Phoebe had flown over to embrace Maisie, but that made her look round. “Are you blaming me for this?”
“I want to know where you were,” Kim said.
“Johnnie wanted to talk to me. Why—”
“I asked Phoebe for a private conversation,” Cheveley said, stepping in, Lord Waring behind him. “We had things to discuss. Dear me. Oh, dear.”
“What has happened here?” Waring demanded, pushing past him. “What the devil? Anton?”
Maisie gave her eyes an angry wipe. “He attacked me. He came in—he locked the door and said— I hit out at him, and I screamed. And then Will came in and scared him, and I hit him with a candlestick.”
“Oh, well done, darling,” Phoebe said.
“Anton—attacked—you,” Waring repeated, enunciating each word.
Maisie turned on him ferociously. “Are you calling me a liar, Lord Waring?”
“In fact, I don’t think he is,” Kim said. “I think he’s probably surprised. You wouldn’t have expected your man to behave like that, would you, sir?”
“I would not,” Cheveley said. “And I don’t believe he did. I’m afraid this story doesn’t hold water.”
“Oh, it does, and enough for you to drown in,” Kim said. “What’s the plan, Johnnie? Get Anton to attack Maisie, force me and Will into direct conflict with Lord Waring? Another round of Last Man Standing, since the last one did for Mrs. Skyrme so nicely?”
Cheveley looked at him with disgust. “I don’t know what you’re babbling about, Secretan. This poor fellow has been brutally attacked on the flimsiest of excuses—”
“He attacked me!” Maisie said.
“Be quiet, Johnnie,” Phoebe snapped. “Go and ’phone for a doctor if you want to be useful.”
“My love—”
“And stop calling me that!”
Cheveley’s face went rigid, nose flaring. “You don’t see the situation, Phoebe. I do You’ve been dragged into a pretty murky business, and it’s time it was dealt with. I’m sorry you’ve trusted the wrong people, and I’m afraid you’ve been lied to a great deal, but it’s over now. I’ll see to it they won’t hurt you any more. Please, darling, go to bed and let me deal with it.”
There was a brief silence. Then Maisie said, “Excuse me?”
Phoebe’s face was a picture, and not one from Smart Set. She stood, tall and outraged. “Have you gone quite mad, Johnnie?”
“Gone?

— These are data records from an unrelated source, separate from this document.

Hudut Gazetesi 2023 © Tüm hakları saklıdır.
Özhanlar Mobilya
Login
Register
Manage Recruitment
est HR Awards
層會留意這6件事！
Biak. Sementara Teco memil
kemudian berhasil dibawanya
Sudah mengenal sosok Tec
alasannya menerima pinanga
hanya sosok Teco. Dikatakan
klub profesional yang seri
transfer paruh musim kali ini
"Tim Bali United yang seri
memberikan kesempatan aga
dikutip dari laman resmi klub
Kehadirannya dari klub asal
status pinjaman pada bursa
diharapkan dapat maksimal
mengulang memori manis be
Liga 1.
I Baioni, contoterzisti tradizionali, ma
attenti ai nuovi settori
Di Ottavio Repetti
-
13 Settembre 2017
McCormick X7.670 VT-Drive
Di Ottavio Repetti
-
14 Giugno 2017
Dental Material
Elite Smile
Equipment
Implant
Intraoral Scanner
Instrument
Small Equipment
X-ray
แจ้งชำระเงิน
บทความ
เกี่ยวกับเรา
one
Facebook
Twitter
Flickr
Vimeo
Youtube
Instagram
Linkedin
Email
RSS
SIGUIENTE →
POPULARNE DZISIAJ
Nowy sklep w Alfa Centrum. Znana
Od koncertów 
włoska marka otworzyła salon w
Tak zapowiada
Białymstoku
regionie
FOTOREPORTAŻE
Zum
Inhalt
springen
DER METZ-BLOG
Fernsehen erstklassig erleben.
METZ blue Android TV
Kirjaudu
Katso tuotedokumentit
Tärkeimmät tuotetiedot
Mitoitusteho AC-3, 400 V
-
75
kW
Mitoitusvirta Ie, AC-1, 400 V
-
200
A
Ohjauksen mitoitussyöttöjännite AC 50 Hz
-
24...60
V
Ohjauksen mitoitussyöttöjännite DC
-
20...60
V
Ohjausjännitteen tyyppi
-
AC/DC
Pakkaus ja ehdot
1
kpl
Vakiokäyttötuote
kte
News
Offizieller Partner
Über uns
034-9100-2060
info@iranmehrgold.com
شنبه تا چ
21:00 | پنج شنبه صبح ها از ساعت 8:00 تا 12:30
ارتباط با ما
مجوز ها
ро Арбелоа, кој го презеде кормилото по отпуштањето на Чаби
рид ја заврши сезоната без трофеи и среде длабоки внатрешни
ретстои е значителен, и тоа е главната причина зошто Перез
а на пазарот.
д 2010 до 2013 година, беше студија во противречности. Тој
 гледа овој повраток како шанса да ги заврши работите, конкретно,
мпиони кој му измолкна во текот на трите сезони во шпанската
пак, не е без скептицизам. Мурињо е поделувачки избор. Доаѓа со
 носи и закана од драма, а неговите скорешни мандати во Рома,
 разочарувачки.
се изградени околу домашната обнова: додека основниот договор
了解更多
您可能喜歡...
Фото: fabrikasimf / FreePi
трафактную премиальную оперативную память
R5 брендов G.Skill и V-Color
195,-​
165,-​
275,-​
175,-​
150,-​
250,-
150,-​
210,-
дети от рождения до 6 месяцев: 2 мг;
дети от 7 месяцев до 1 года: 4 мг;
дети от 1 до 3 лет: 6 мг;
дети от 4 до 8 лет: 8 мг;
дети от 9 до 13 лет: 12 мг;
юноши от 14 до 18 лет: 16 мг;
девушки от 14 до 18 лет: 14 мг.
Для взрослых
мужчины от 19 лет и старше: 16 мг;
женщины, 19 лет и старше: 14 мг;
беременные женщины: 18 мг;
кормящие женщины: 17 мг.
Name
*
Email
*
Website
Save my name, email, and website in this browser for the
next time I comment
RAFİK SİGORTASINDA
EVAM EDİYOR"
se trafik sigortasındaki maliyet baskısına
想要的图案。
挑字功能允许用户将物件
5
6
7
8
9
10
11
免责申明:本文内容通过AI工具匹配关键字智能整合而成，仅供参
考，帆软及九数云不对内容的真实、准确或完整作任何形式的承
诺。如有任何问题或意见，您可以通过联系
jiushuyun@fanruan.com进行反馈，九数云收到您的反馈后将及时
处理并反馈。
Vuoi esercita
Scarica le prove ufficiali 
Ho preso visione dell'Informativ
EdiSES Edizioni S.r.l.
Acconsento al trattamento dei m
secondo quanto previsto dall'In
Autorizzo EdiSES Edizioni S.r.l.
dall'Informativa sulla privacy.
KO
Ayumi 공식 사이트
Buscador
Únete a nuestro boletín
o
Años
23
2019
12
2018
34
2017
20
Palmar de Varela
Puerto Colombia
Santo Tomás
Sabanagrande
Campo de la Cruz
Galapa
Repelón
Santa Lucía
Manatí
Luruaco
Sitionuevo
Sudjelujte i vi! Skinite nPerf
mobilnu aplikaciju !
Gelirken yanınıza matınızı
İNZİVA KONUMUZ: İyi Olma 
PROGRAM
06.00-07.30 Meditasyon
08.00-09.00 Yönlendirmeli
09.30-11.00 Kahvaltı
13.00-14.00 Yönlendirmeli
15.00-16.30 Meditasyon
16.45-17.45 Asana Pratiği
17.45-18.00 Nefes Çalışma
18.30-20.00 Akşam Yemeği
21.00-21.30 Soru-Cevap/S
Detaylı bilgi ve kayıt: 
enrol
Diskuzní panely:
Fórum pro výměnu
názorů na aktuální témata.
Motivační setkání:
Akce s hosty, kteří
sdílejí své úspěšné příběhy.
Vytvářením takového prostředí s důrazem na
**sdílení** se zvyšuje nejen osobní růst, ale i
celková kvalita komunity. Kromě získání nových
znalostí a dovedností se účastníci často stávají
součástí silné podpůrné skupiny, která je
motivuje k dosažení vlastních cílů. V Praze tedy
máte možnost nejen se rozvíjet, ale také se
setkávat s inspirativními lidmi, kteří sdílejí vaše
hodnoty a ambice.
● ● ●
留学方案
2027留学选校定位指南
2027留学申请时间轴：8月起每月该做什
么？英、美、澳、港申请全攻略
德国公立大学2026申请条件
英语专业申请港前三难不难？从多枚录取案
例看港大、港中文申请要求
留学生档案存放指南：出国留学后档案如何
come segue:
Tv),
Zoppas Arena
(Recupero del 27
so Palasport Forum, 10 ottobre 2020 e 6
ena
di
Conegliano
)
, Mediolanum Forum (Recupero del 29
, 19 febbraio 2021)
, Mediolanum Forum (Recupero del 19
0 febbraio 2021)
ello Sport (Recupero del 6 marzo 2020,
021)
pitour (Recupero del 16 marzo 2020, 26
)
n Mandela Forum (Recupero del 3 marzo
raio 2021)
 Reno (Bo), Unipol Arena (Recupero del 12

No,” Kim said. “But it would be an excellent idea f
or you and Maisie to go upstairs now, Fee.”
“So that you can talk without me?” she flashed.
“With Maisie, Fee,” Kim said, voice very gentle. “Please. She’s had a bad shock and you need to look after her.”
“I’m afraid that Miss Jones is not the innocent you pretend,” Cheveley said.
“Do you like your teeth where they are, mate?” Will asked. “Because we can change that.”
“Silence, all of you,” Waring said, in a tone that brooked no denial. He looked around the room, expression unwavering as he contemplated each of them. Will felt like a medical specimen as Waring’s merciless gaze swept over him. “This is indeed a peculiar and unfortunate situation, and one I shall lose no time in resolving. Phoebe, go upstairs. I shall deal with this.”
“Certainly not,” Phoebe said. “Really, Daddy—”
“Take her upstairs, John.”
Cheveley grasped Phoebe’s wrist. She looked down at it with a bewildered expression, looked up, and cracked her free hand across his face so hard that Cheveley’s head snapped back. He turned on her, raising his arm.
Will moved but Kim got there first, grabbing Cheveley’s wrist. “Oh, no. No you do not.”
Cheveley snarled and wrenched his arm free. Will took a meaningful step forward, Messer in hand, and Waring said, “Telford.”
Will turned to the door, and there he was, the bland, blank man he’d met outside the shop. This time, the gun in his hand was visible.
Phoebe gave a shrill gasp, reaching out a groping hand to Maisie, who grabbed it. “Daddy!”
“This man works for me. You need not be afraid of him.”
“He has a gun!”
“Arthur’s friend has a knife,” Waring said. “Telford is here to protect my family and property. Either he will take you upstairs or John will.”
Phoebe looked between them all; Kim gave her a swift nod. “Very well. Then Maisie is coming with me.”
“No,” Cheveley said.
“You do not give the orders in this house,” Phoebe told him. “Maisie and I will go upstairs without supervision. I think I ought to be able to manage that, but I dare say she will help me if I get lost.”